Your assignment:
Your copy must start with the line containing "Find the location" and end with the last line of the entries, matching them exactly and leaving out every picture.

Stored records
···
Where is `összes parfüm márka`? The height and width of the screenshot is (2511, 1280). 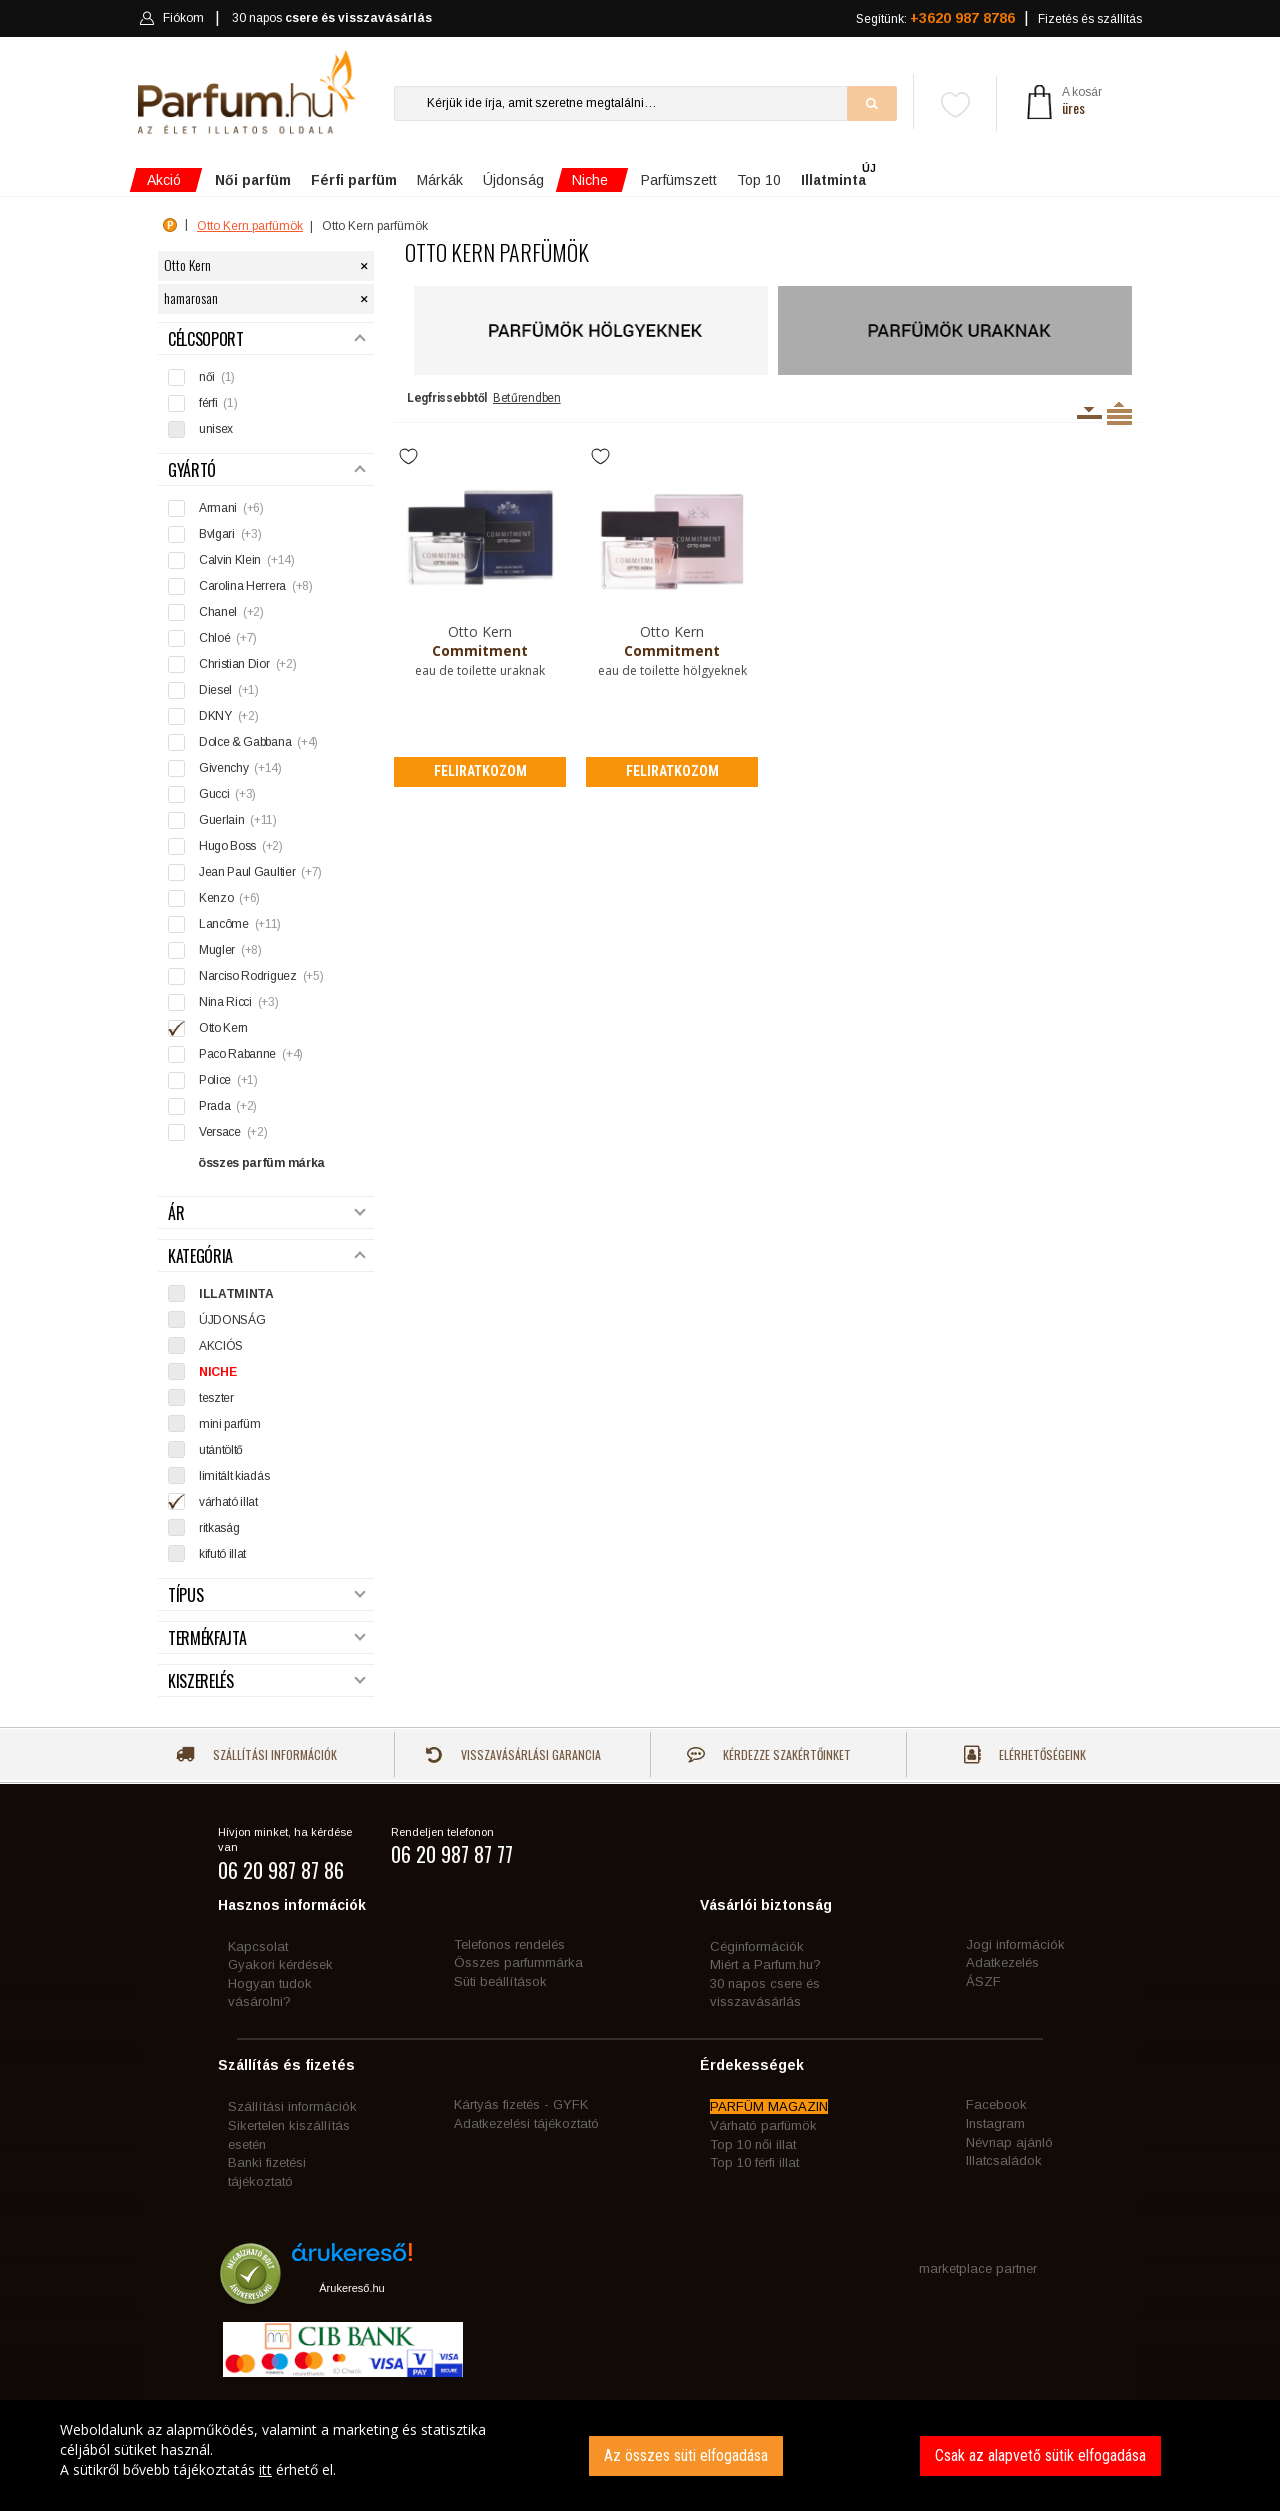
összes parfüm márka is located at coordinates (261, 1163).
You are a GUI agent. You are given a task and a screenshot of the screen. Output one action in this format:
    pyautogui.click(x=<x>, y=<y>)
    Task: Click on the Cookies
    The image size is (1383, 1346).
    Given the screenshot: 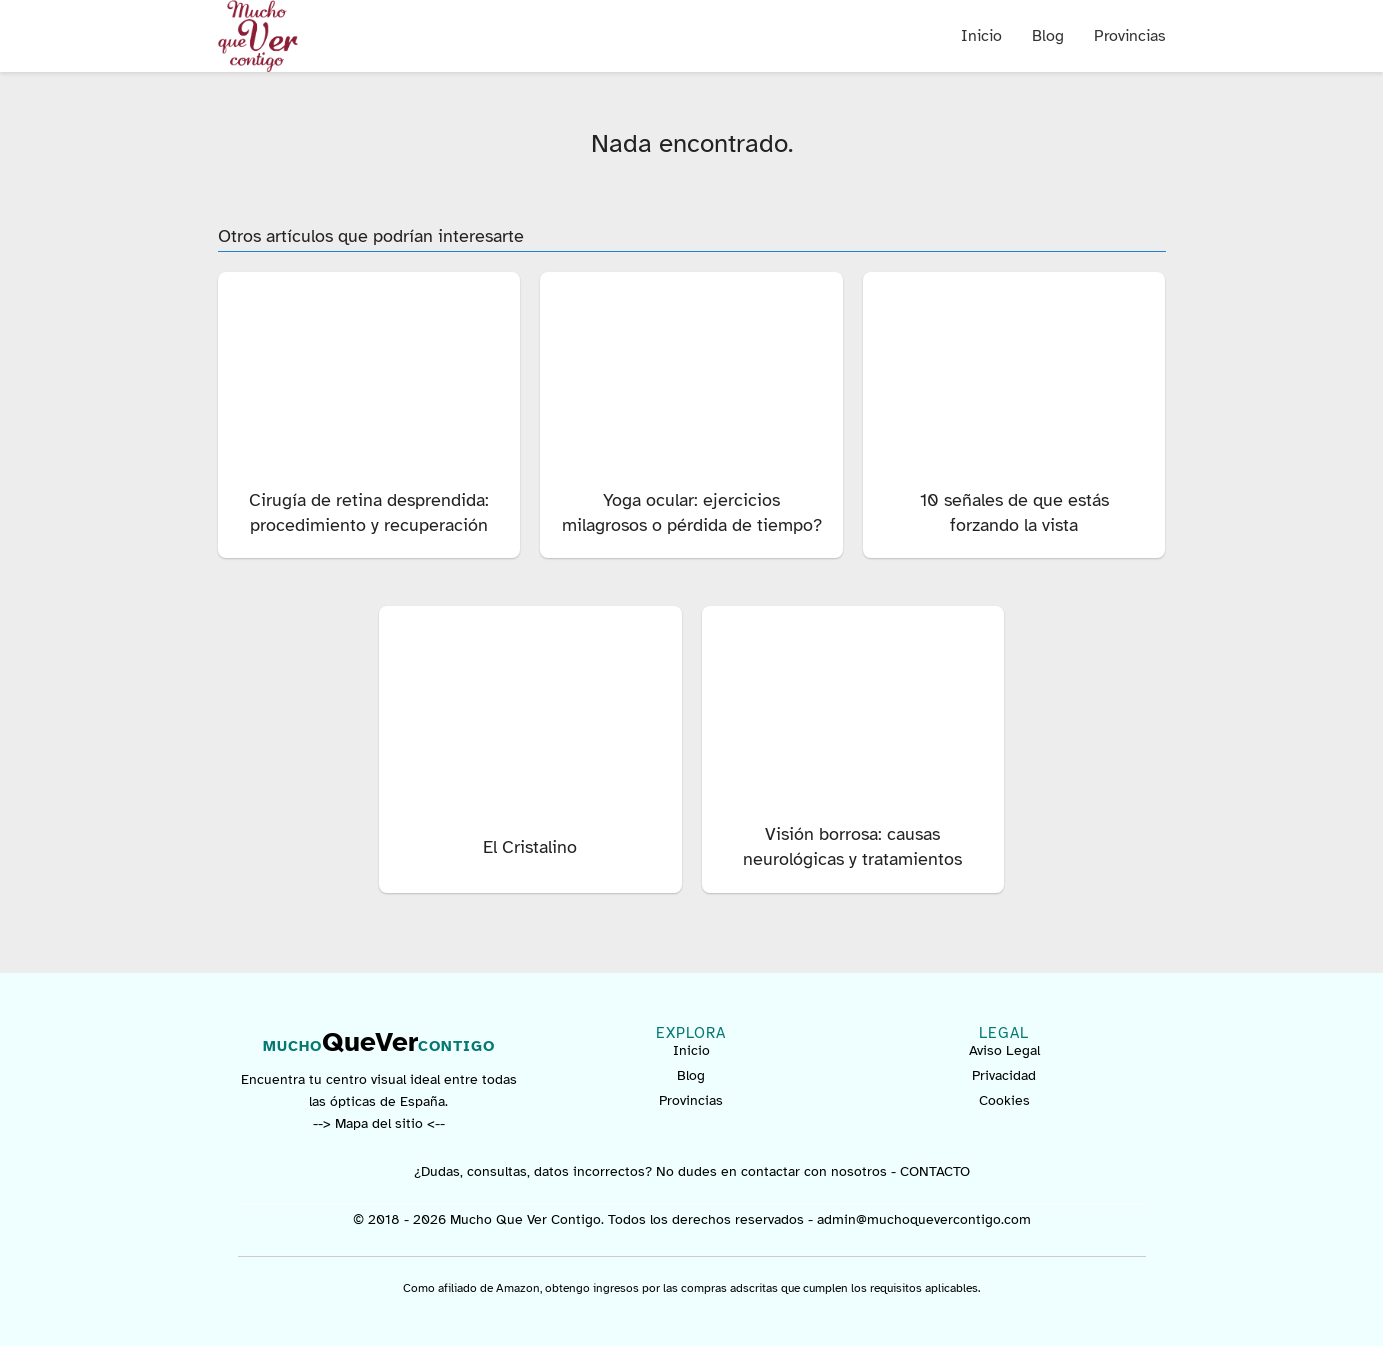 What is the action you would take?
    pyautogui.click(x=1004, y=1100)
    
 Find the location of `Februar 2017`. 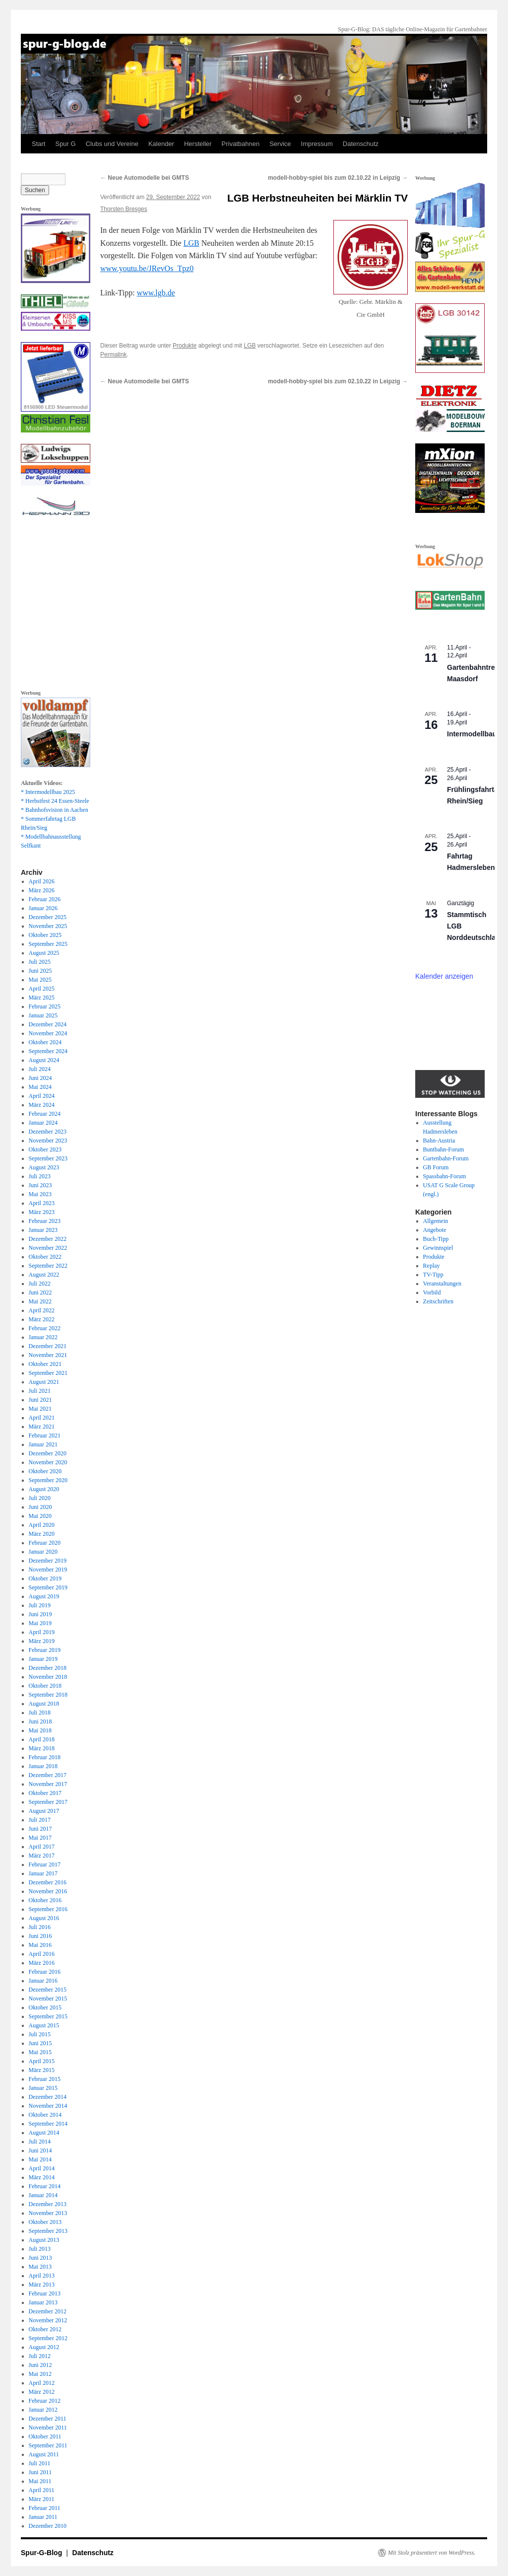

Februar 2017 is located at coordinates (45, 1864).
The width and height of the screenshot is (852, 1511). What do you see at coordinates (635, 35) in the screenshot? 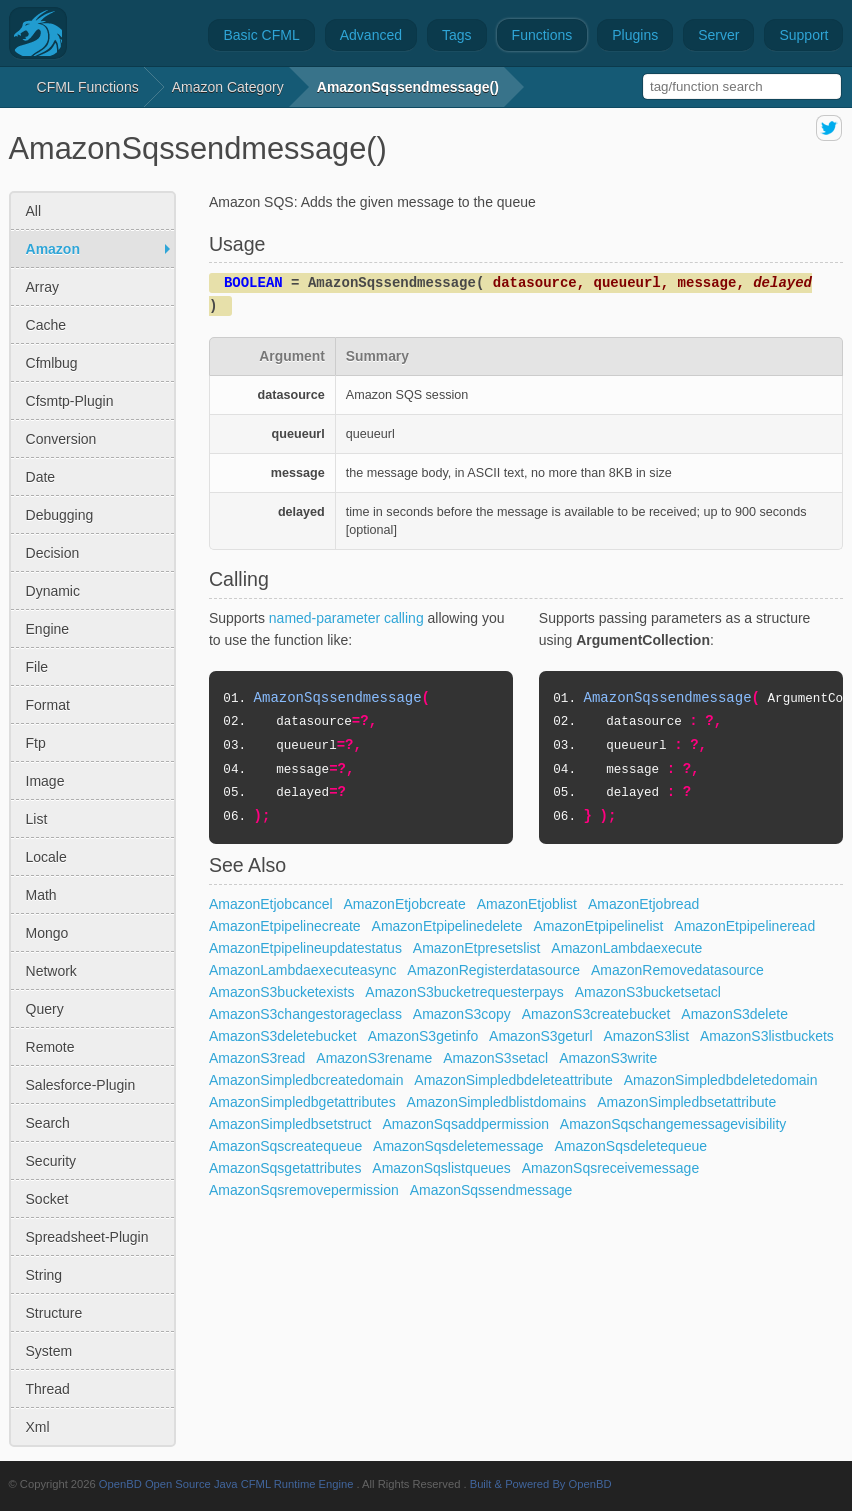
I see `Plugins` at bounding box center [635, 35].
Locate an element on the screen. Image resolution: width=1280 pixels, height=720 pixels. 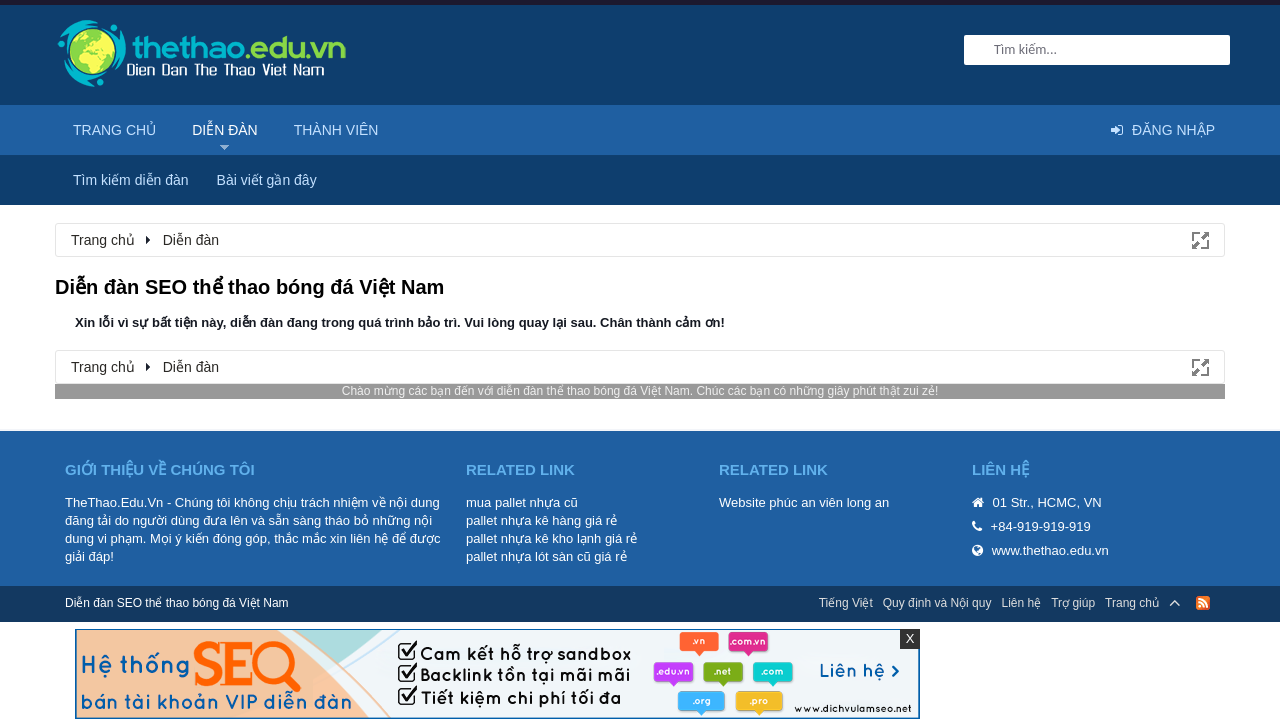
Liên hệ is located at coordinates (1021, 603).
···
Response to the task:
 Find the location of `Februar 2017`. 

Februar 2017 is located at coordinates (45, 1864).
The width and height of the screenshot is (852, 1511). What do you see at coordinates (635, 35) in the screenshot? 
I see `Plugins` at bounding box center [635, 35].
Locate an element on the screen. Image resolution: width=1280 pixels, height=720 pixels. 
Liên hệ is located at coordinates (1021, 603).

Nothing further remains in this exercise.